No. There are several dimensions that would have to be addressed. I can hint at what they are, with the intention of exposing some of the inherent conflicts of such an inquiry.

First, there is no doubt that various laws and court cases that were established in the 1950s and 1960s ended institutional racism. Johnson was instrumental in some of these, but they were not necessarily 'Great Society'. The Civil Rights Act of 1964, in particular, was not an attempt at an economic program, it was focused on eliminating state laws that institutionalized discrimination. 'Great Society' acted pro-actively, often but not always in economic terms.

Head Start is one educational program that most view as an unqualified success. Over the span of it's existence, it has consistently helped the children that were enrolled in the program.

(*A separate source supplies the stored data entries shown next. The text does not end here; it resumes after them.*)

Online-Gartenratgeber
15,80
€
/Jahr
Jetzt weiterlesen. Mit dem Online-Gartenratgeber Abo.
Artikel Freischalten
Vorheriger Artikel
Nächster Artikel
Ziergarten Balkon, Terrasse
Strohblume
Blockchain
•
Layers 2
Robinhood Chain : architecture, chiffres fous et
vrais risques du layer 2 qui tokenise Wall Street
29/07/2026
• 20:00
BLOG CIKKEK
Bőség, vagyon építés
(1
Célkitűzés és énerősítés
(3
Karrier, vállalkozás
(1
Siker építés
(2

The Higher Education Act of 1965 vastly expanded federal funding of higher education, including the provision of low interest student loans. The value of this is probably described as a bell curve, with positive and negative aspects evenly distributed around the mean. On the one hand, many people who deserved access to higher education were able to act on it. On the other hand, many of those who enrolled were viewed as not having met the same qualification criteria as non-minority students, and felt ostracized. Retrospectives on this aspect suggest this caused real harm.

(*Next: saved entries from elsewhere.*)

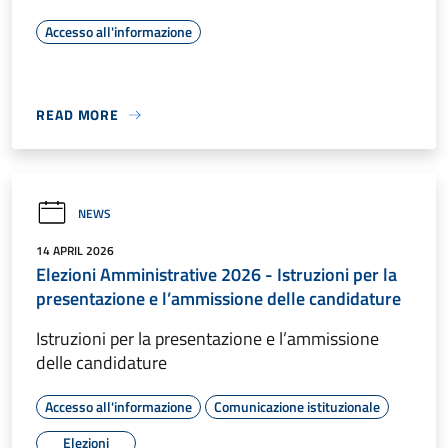
Accesso all'informazione
READ MORE
NEWS
14 APRIL 2026
Elezioni Amministrative 2026 - Istruzioni per la
presentazione e l’ammissione delle candidature
Istruzioni per la presentazione e l’ammissione
delle candidature
Accesso all'informazione
Comunicazione istituzionale
Elezioni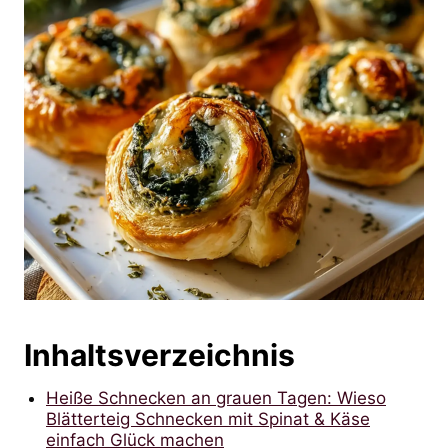
Inhaltsverzeichnis
Heiße Schnecken an grauen Tagen: Wieso
Blätterteig Schnecken mit Spinat & Käse
einfach Glück machen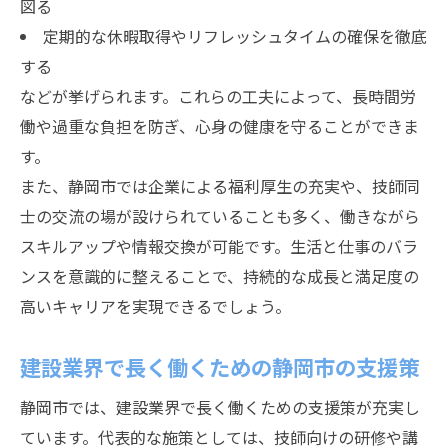
図る
定期的な休暇取得やリフレッシュタイムの確保を徹底
する
などが挙げられます。これらの工夫によって、長時間労
働や過重な負担を防ぎ、心身の健康を守ることができま
す。
また、静岡市では企業による福利厚生の充実や、技師同
士の交流の場が設けられていることも多く、働きながら
スキルアップや情報交換が可能です。生活と仕事のバラ
ンスを意識的に整えることで、持続的な成長と満足度の
高いキャリアを実現できるでしょう。
建設業界で長く働くための静岡市の支援策
静岡市では、建設業界で長く働くための支援策が充実し
ています。代表的な施策としては、技師向けの研修や講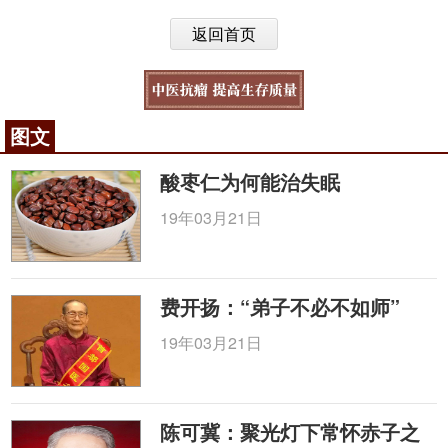
返回首页
图文
酸枣仁为何能治失眠
19年03月21日
费开扬：“弟子不必不如师”
19年03月21日
陈可冀：聚光灯下常怀赤子之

It may also have created more systemic hazards. As the Federal Government supplies more and more of the money to higher education, it also politicizes campus policies, and has created severe distortions that in some cases impinge on student freedom of speech and due process. It also appears to be suffering a problem similar to crop subsidies, more students are graduating with degrees than can find jobs that require college educations. This can negatively affect minorities that don't have college or even high school educations, as they are crowded out by non-minorities with more complete attainment.

Larger Economic Framework

The industrial revolution sparked a collection of redistributionist philosophies, Marxism being one of them. While social systems are always redistributionist to some degree, the doctrine of economic central planning didn't really take hold until Stalin took control of the Soviet Union. Just because the communists took over in 1918 doesn't mean that the central planning apparatus suddenly materialized out of nowhere, this took time to implement. The experience with Fascist Italy and Nazi Germany also appeared in the 1930s, particularly after Germany had been through the hyperinflation of the 1920s. Therefore, at the point in time that MLK was proposing a restructuring of the US economy, 'the facts weren't in'. While the German and Italian economies had been released from centralized authority, little was really understood about how the Soviet experiment was running. It would be another decade or two for the bankruptcy of that order to be certain.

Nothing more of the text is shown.